In Peru, where an insurgency of the Communist Party, a.k.a. Shining Path, had dragged on since in 1980, it was only after the capture of its supreme leader, Abimael Guzman that (fruitless) talks of a ceasefire took place – in Guzman’s jail. Similarly, the Kurdish Workers’ Party’s (PKK) leader, Abdullah Ocalan, only called for a ceasefire after he was captured. 

The Revolutionary Armed Forces of Colombia (FARC) started their insurgency in 1964 and agreed to a number of negotiated ceasefires, the latest between 1998-2001. The only results were, in each case, the strengthening of the insurgents and weakening of government control over large swaths of territory.    

There is, of course the case of Central American insurgents, primarily Salvadoran and Guatemalan, having reached negotiated solutions, but this is because the former were not winning and the latter were clearly losing after their key sponsors in the Soviet bloc went out of business. 

While the countries’ individual circumstances vary, the trend one observes is that insurgents who feel they are winning do not negotiate--at best they demand unacceptable conditions. Only insurgents who perceive that they may lose may--just may--consider negotiations. In Afghanistan, the Taliban, generically defined, smells blood and victory--even more so when Obama declares the war not won and Biden offers negotiations. This is all seen in Quetta, Pakistan, where Mullah Omar lives, as further signs of a coming Islamist victory. Hence, the Saudi-sponsored “talks” between Kabul and the Taliban can lead nowhere: the two sides have diametrically opposed values and, even more importantly, expectations for the immediate future.  

It has been said that Afghans cannot be bought, just rented, and this applies today still – but Vice President Biden is mistaken when he suggests that Washington could rent them more easily than Mullah Omar from Pakistan could. First, he spoke of negotiations with “mild” Talibans, and that inevitably means ideological concessions. How many “moderate” Talibans is Biden prepared to deal with and at what price? Would we accept there being no girls schools (as in similar deals in Swat Valley in Pakistan), no kites, no journals, and no legal system other than a Wahhabi shariah?  

The confusion about Afghanistan’s historical tribal and ethnic fragmentation and ideological cleavages manifest in Vice President Biden’s remark raises further questions about the wisdom of his call for talks.

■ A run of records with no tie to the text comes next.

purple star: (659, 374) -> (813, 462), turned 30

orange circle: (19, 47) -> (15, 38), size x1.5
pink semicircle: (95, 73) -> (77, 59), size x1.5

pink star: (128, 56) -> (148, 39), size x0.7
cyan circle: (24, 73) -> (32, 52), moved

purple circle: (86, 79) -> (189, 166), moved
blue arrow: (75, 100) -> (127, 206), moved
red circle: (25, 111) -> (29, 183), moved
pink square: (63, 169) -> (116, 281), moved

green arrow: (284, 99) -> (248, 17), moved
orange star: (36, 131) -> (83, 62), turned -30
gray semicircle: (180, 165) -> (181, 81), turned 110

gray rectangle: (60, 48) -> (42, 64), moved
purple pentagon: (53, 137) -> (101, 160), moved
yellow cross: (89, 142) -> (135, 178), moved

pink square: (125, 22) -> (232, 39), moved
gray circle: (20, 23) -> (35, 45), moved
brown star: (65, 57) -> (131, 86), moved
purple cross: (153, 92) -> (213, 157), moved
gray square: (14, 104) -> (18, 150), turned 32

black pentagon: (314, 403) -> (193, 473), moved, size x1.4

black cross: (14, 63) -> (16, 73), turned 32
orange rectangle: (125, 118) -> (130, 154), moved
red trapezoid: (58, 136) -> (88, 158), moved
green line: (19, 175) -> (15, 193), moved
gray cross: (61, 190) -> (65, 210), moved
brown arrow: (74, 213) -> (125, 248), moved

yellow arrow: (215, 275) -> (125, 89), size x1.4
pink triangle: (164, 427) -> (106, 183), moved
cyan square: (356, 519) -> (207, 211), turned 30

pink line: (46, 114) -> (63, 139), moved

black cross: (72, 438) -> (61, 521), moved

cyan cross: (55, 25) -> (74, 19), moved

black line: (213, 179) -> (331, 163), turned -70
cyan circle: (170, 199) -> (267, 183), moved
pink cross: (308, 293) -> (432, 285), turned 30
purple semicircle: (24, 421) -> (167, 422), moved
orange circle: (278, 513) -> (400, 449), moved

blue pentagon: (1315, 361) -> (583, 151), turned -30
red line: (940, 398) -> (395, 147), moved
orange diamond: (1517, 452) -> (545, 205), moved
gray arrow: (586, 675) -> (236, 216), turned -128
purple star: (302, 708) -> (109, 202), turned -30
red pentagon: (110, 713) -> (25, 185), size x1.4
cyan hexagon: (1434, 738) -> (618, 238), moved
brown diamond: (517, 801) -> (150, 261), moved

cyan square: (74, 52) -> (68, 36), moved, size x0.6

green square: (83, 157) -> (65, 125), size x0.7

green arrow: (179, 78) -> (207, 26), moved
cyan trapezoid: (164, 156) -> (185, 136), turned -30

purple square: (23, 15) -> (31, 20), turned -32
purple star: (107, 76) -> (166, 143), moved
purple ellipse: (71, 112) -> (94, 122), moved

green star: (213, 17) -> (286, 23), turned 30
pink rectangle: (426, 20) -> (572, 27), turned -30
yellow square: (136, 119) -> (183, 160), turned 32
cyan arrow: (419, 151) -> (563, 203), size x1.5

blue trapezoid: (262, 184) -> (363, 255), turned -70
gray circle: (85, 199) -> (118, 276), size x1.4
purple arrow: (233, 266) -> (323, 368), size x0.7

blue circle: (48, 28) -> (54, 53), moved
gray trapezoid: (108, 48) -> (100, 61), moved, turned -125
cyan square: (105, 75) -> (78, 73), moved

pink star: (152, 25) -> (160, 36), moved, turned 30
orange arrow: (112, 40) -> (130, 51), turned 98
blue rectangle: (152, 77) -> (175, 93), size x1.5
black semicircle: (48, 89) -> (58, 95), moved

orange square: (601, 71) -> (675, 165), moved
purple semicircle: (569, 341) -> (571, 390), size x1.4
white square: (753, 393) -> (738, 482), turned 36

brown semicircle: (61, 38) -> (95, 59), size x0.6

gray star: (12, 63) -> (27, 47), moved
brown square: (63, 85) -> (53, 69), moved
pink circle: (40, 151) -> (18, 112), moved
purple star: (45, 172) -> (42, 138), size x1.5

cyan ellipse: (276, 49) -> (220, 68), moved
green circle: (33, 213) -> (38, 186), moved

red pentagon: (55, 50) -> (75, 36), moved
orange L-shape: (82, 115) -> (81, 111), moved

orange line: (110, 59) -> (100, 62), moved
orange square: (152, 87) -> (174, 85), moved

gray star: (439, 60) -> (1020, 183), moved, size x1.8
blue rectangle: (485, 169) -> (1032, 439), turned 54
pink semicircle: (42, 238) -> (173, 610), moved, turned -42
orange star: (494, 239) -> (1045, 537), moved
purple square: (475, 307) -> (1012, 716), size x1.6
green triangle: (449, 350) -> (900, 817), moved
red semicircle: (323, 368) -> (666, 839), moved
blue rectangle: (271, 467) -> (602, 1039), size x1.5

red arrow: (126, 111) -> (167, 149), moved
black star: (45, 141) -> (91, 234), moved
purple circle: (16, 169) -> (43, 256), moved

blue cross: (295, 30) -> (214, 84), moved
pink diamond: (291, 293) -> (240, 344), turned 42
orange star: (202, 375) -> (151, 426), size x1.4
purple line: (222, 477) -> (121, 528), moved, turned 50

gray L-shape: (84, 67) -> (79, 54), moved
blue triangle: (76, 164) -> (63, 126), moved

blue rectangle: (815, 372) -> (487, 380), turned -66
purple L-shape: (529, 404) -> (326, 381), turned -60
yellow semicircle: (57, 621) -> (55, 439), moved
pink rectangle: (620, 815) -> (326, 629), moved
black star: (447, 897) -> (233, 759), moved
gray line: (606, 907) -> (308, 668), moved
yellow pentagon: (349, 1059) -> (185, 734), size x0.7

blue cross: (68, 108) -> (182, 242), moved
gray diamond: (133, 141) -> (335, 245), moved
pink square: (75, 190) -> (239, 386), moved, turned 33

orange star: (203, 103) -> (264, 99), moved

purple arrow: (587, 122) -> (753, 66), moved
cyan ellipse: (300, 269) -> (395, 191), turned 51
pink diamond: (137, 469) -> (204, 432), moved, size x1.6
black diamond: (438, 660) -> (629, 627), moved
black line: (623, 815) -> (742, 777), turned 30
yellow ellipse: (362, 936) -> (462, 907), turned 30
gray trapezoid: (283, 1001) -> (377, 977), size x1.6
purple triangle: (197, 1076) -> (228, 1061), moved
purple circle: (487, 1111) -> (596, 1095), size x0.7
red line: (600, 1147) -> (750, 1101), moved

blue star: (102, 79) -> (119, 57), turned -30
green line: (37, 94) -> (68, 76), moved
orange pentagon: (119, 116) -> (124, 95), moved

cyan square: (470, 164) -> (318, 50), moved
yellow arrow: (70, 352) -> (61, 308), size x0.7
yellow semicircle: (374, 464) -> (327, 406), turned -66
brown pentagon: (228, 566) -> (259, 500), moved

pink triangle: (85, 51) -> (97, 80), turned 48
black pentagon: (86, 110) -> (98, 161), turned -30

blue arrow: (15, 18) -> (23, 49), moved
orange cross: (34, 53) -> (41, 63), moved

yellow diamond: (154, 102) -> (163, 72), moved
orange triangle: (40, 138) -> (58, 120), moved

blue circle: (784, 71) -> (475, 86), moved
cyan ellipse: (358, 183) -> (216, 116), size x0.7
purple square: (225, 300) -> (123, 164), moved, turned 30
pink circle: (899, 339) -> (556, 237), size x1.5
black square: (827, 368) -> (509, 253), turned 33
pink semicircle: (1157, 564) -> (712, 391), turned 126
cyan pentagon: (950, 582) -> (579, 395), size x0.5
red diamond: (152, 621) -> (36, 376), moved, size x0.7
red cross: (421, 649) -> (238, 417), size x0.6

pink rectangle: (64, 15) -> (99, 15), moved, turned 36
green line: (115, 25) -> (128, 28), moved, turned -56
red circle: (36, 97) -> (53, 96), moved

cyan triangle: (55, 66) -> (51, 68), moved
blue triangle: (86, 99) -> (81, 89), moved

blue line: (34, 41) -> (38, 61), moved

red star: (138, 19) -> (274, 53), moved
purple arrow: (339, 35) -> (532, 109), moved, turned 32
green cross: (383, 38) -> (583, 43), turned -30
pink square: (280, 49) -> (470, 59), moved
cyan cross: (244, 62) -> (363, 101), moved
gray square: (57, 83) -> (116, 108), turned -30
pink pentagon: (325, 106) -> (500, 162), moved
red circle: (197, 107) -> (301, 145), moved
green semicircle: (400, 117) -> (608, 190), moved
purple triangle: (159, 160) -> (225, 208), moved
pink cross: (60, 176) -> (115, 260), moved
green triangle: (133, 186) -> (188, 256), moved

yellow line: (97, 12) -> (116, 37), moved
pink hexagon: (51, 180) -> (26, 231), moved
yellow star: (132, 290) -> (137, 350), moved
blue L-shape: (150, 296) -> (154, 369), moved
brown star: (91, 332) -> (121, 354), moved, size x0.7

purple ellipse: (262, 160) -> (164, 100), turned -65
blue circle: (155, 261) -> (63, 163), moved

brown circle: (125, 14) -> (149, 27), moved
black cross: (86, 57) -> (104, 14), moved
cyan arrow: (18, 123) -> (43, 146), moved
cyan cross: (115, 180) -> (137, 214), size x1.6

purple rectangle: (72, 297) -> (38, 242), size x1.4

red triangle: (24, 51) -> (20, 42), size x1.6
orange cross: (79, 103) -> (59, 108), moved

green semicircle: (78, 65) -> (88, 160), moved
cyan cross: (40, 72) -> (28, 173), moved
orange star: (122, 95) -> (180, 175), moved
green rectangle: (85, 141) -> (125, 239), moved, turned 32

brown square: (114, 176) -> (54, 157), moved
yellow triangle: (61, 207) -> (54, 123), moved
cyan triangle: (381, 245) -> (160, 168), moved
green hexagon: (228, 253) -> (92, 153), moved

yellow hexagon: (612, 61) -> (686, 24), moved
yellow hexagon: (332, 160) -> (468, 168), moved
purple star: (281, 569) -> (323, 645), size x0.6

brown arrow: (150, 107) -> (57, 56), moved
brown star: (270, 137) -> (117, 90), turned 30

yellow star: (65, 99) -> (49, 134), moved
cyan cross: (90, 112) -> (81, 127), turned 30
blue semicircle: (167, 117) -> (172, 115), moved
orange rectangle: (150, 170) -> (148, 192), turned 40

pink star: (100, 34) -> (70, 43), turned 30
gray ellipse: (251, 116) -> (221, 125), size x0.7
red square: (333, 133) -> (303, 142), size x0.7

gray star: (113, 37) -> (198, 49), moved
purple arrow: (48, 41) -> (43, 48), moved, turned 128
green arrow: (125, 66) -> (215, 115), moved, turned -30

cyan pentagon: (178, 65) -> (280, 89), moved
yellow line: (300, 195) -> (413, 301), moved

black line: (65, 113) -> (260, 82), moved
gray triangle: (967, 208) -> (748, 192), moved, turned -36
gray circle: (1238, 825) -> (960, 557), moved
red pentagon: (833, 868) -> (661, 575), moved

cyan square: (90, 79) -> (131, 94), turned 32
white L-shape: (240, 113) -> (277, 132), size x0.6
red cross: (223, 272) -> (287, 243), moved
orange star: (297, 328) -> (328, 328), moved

To begin with, the Durand Line between Afghanistan and Pakistan is what it has always been--a line in the water, a fiction between two “countries” that are both political fictions, ethnically and culturally. With the growth of Islamism in Pakistan, which is by definition hostile to ethnicity and nationalism, the difference between “Pakistani” and “Afghan” Taliban has largely disappeared. That means that Biden’s negotiations with the “Taliban” would actually be talks with Islamist radicals from Swat Valley to the Federally Administered Tribal Areas (FATA) to Kandahar and Helmand – a pluri-ethnic, pluri-“national” conglomerate united by radical hostility to everything the United States would require. The fact that a majority of the population there – on both sides of the “border” –accept, and a large and growing minority are prepared to die for, the Islamist cause means that “talks” with “moderate” Taliban would necessarily engage only irrelevant elements.  

So, what is there to “talk” about with the illusory “moderate” Taliban? How many unveiled women should be killed? How much below 90 percent of sharia law should be part of the judicial system? It is the advocates of “negotiations,” not their opponents, who have the burden of proving that “talks” are not another way of giving up--with all the implications of defeat.

Michael Radu is Senior Fellow and Co - Chair, Center on Terrorism and Counterterrorism, at the Foreign Policy Research Institute in Philadelphia.